A “reforma” é a ventania que antecede a tormenta. O que é ruim pode ficar muito pior.

Regras duras para um mercado de trabalho frágil e inseguro

A proposta fixa regras severas para o Regime Geral da Previdência Social e desconsidera a realidade do mercado de trabalho. A População em Idade Ativa é composta de 170 milhões de brasileiros. Desse total, cerca de 40 milhões são adultos e estão fora da força de trabalho.

A População Economicamente Ativa contempla 105 milhões de trabalhadores, estando mais de 12 milhões em situação de desemprego (aberto) e cerca de 35 milhões trabalham sem carteira ou têm vínculo precário. Portanto, aproximadamente 90 milhões de brasileiros que já não contribuem terão mais dificuldade para cumprir as novas regras previdenciárias e, provavelmente, ficarão sem qualquer proteção na velhice. Em 2017, quase a metade dos trabalhadores ocupados recebia, em média, 747 reais por mês, 19,5% abaixo do salário mínimo vigente. O rendimento médio real domiciliar per capita era de 1.242 reais

Da Seguridade para o Assistencialismo

A “reforma” fixa regras excludentes para o regime geral:

  1. A aposentadoria integral será para uma minoria com capacidade de contribuir por 40 anos.
  2. A aposentadoria parcial, com valor rebaixado (60% da média de todas as contribuições) será inacessível para mais de 35% dos brasileiros, que nem sequer conseguem comprovar 20 anos de contribuição.
  3. O reajuste dos benefícios deixaria de ser corrigido pela inflação.
  4. A idade mínima de 62/65 anos poderá ser de 64/67 em 2033, pois sempre que a expectativa de sobrevida aos 65 anos se elevar um ano, a idade mínima também subirá.
  5. As regras de transição são curtas e severas: em 2028, os homens terão de acumular 105 pontos de idade e tempo de contribuição (acréscimo de 9 pontos em 10 anos), e as mulheres, em 2033, terão de somar 100 pontos (acréscimo de 14 pontos em 14 anos).
  6. Na Previdência Rural, a idade mínima da mulher sobe de 55 para 60 anos e o tempo de comprovação da atividade rural é substituído por tempo de contribuição durante 20 anos;
  7. Cria-se a aposentadoria por invalidez de primeira classe (acidente no trabalho) e de segunda classe (fora do trabalho), cujos valores de benefício são distintos (respectivamente, 100% e 60% da média de contribuições).
  8. Igualmente, institui-se a pensão por morte de primeira e de segunda classe (que pode ser inferior ao salário mínimo).
  9. A “reforma” restringe o acúmulo de mais de uma aposentadoria e pensão.
  10. O conceito de “proteção à maternidade” é alterado para “salário-maternidade”, o que pode restringir direitos.
  11. A “reforma” cria mais dificuldades para a aposentadoria de cidadãos com deficiência (a deficiência “leve” passa a exigir 35 anos de contribuição).
  12. Restringe-se o critério para o Abono Salarial (de dois para um salário mínimo), afetando mais de 20 milhões de brasileiros.
  13. A “segregação contábil” do Orça-mento da Seguridade Social pode tornar constitucional uma “contabilidade criativa” praticada desde 1989 – considera-se que a Previdência é financiada apenas pelos empregados e empregadores.
  14. Com isso, poucos conseguirão cumprir as novas regras e há o risco de uma corrida em massa para a proteção assistencial, que não exige contribuição.
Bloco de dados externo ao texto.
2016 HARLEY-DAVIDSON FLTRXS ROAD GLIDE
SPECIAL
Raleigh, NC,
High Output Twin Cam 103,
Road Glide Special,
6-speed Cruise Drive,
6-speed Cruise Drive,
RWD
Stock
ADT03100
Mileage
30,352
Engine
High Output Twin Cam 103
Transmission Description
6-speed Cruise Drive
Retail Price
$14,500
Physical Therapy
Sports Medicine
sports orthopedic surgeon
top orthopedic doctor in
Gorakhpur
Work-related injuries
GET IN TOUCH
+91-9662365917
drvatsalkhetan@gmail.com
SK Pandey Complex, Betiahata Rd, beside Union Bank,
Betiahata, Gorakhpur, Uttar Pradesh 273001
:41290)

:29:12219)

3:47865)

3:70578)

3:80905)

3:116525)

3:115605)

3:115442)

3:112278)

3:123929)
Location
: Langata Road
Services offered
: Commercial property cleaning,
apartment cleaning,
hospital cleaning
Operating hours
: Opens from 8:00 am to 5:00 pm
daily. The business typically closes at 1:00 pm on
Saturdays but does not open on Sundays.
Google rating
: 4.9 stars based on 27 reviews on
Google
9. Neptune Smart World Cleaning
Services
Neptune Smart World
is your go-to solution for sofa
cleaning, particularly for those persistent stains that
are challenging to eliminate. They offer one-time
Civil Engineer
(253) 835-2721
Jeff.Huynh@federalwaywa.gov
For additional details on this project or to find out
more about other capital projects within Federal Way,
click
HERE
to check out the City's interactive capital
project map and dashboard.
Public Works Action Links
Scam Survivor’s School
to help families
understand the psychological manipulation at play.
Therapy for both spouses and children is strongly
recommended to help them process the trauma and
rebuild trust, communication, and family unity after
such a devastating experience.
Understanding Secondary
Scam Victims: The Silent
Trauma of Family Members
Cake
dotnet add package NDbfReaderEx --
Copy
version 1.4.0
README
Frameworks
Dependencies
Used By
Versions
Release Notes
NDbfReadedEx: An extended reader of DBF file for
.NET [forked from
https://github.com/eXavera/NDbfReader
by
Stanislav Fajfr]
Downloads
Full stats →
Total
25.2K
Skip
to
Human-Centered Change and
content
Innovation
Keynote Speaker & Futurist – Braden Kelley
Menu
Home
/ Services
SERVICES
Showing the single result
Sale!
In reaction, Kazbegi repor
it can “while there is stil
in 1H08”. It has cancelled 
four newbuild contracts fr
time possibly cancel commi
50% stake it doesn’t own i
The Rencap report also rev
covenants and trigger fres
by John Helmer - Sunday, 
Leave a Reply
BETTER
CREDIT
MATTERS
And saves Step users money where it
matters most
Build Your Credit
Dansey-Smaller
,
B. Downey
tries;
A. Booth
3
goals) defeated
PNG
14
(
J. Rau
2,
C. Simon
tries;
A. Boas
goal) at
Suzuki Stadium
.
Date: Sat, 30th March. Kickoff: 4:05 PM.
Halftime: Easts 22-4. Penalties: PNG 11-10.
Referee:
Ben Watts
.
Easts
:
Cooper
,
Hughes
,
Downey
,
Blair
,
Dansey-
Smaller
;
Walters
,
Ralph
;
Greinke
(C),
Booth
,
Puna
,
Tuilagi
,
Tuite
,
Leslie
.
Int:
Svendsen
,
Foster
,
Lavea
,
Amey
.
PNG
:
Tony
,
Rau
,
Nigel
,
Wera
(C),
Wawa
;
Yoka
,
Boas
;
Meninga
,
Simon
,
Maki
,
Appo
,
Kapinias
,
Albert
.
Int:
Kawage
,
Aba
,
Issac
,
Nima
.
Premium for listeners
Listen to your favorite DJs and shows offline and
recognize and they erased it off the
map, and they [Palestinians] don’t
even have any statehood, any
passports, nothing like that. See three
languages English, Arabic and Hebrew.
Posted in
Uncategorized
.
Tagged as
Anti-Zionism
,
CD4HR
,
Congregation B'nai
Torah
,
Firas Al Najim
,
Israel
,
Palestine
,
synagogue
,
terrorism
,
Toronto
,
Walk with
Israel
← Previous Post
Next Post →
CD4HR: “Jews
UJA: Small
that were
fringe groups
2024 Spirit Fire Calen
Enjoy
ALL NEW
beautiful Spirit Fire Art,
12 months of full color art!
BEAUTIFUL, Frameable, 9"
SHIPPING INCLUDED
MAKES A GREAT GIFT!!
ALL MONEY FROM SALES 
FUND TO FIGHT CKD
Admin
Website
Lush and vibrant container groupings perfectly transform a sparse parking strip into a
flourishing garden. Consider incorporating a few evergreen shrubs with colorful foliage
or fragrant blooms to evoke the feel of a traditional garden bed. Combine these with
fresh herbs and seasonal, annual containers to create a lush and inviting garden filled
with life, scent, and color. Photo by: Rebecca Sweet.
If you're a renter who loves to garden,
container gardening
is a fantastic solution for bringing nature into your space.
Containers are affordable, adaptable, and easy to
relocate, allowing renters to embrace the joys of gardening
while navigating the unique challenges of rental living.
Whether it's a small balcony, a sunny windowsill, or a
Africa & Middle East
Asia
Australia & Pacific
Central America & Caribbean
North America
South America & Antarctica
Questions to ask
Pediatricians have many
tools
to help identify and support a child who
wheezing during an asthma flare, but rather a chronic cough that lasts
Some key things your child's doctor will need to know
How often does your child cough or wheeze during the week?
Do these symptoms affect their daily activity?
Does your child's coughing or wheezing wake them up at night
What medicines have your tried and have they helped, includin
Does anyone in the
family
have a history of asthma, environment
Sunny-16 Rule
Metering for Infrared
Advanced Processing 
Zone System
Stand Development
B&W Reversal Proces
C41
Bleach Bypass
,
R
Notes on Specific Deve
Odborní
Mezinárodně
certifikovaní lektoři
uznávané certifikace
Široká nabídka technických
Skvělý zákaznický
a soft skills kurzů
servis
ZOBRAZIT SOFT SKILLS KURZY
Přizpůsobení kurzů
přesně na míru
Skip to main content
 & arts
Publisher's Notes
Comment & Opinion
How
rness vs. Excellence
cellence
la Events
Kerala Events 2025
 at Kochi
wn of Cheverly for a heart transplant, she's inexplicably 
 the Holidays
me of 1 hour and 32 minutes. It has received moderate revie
Como freio, a “reforma” ergue um muro de contenção fiscal, rebaixando o valor dos benefícios de prestação continuada para 400 reais.

A reforma aumenta a desigualdade

O governo estima uma economia de 1,165 trilhão de reais em uma década. Desse montante, 75,6% decorrem da subtração de direitos dos “privilegiados” do INSS (rural e urbano), do BPC e do Abono Salarial. Ou seja, dos mais pobres.

Qual a alternativa?

Além de crescimento econômico, é necessário buscar equidade na contribuição das classes, restringindo-se os privilégios concedidos ao poder econômico e às camadas de alta renda. É preciso que se desmonte, no Brasil, o maior programa mundial de transferência de renda dos pobres para os ricos.